To continue our discussion via comments and email, here are some of my thoughts regarding multi-site churches. The good and the bad are intermixed. As with all things, there are both good and bad aspects and elements that can be used for the glory of God and elements that are simply about the glory of mankind or a particular man.
1. I question what multi-site says about what church is. I come from a free-church tradition that places a great deal of emphasis on the local church. Some of you reading this will know what I mean, and could sing along if I started out, “You can’t go to church as some people say, the common terminology we use everyday…” The multi-site church movement suggest, even at it’s best, that “church” is a place where certain things happen, not a people sent. Obviously, these two impulses aren’t mutually exclusive, but when you can “go” to church online, I have to ask whether that’s more about services than serving.
2. If you’ve got something good, why not extend what God has blessed. This is a strong point of multi-site to me. Trust me, I’ve been around long enough to know that they’re not a lot of great preachers out there. And some bad ones, who are good at many other things in ministry, spend 30+ hours a week working on sermons that don’t turn out well. I would rather see a good preacher on video and work alongside a great minister on my campus than have a preacher who is bad at preaching and spending so much time preparing sermons that they are bad at everything else too. It’s conceivable that campus pastors can inform and work alongside a lead pastor and the local church can accomplish more for their community and the kingdom.
3. I don’t like what multi-site says about church leadership. I fail to see how elders or pastors can effectively pastor people they don’t know. I understand that many multi-site churches function more from a corporate model of leadership than a pastoral one. I believe that as children are born, people die, and decisions are made about church life, the elders of the church, the folks charged with spiritual discernment for the body, should actually know the body. They need to be able to look into the eyes of the people they are charged to lead. What’s more, If I’m preaching a sermon about tithing, while I wouldn’t back off the importance of tithing, I might approach it differently if I lived in Michigan — who has been experiencing a one-state recession for years now — than I might in Houston where the economy has not been as deeply hurt by recent national developments in the economy. One size doesn’t fit all! And multi-site appears to work against contextualization. We would never try to evangelize S. Africa from Austin. And Austin may be just as different from S. Africa as it is a retirement community in S. Florida.

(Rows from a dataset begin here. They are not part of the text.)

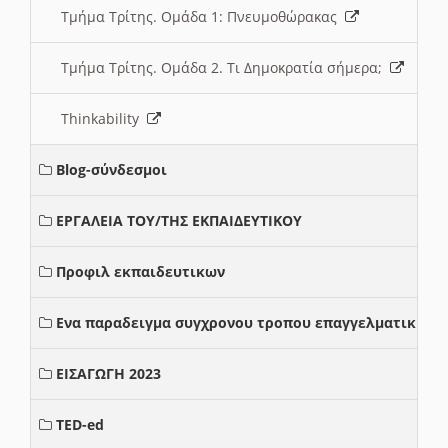
Τμήμα Τρίτης. Ομάδα 1: Πνευμοθώρακας
Τμήμα Τρίτης. Ομάδα 2. Τι Δημοκρατία σήμερα;
Thinkability
Blog-σύνδεσμοι
ΕΡΓΑΛΕΙΑ ΤΟΥ/ΤΗΣ ΕΚΠΑΙΔΕΥΤΙΚΟΥ
Προφιλ εκπαιδευτικων
Ενα παραδειγμα συγχρονου τροπου επαγγελματικης σ
ΕΙΣΑΓΩΓΗ 2023
TED-ed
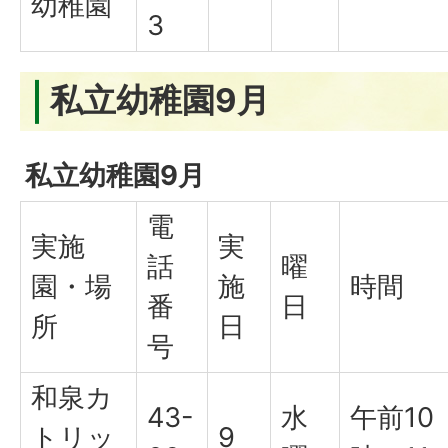
幼稚園
3
私立幼稚園9月
私立幼稚園9月
電
実施
実
話
曜
園・場
施
時間
番
日
所
日
号
和泉カ
43-
水
午前10
トリッ
9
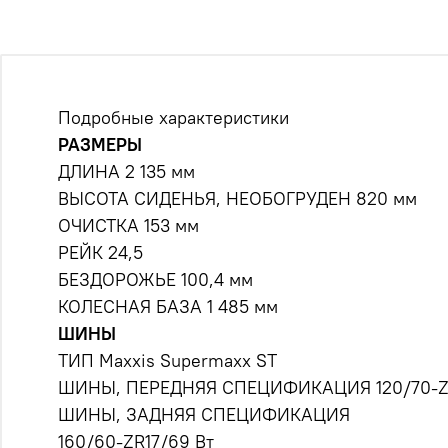
Подробные характеристики
РАЗМЕРЫ
ДЛИНА 2 135 мм
ВЫСОТА СИДЕНЬЯ, НЕОБОГРУДЕН 820 мм
ОЧИСТКА 153 мм
РЕЙК 24,5
БЕЗДОРОЖЬЕ 100,4 мм
КОЛЕСНАЯ БАЗА 1 485 мм
ШИНЫ
ТИП Maxxis Supermaxx ST
ШИНЫ, ПЕРЕДНЯЯ СПЕЦИФИКАЦИЯ 120/70-ZR
ШИНЫ, ЗАДНЯЯ СПЕЦИФИКАЦИЯ
160/60-ZR17/69 Вт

4. Going multi-site can be a good use of the Lord’s resources and meet changing needs across the American landscape. Houston is a big city and there are folks who feel blessed and called to work with a particular church. For one reason or another, the life of one particular body speaks to them. There’s one problem; they live 25 miles away and traffic is “heck!” Several years ago our congregation dismissed our Wednesday night gatherings because people spent more time in the car getting here than they spent here. Interestingly, many of these folks lived about 10 miles from one another. Had we been thinking we might have taken the opportunity to establish another gathering place and different modes of spiritual formation. I still kick myself for not being forward enough to think about multi-siting then. Now the opportunity has passed. We could have formed something, using very little resources, instead of throwing in the towel. In this way, multi-site is rolling with the punches of life in the big city.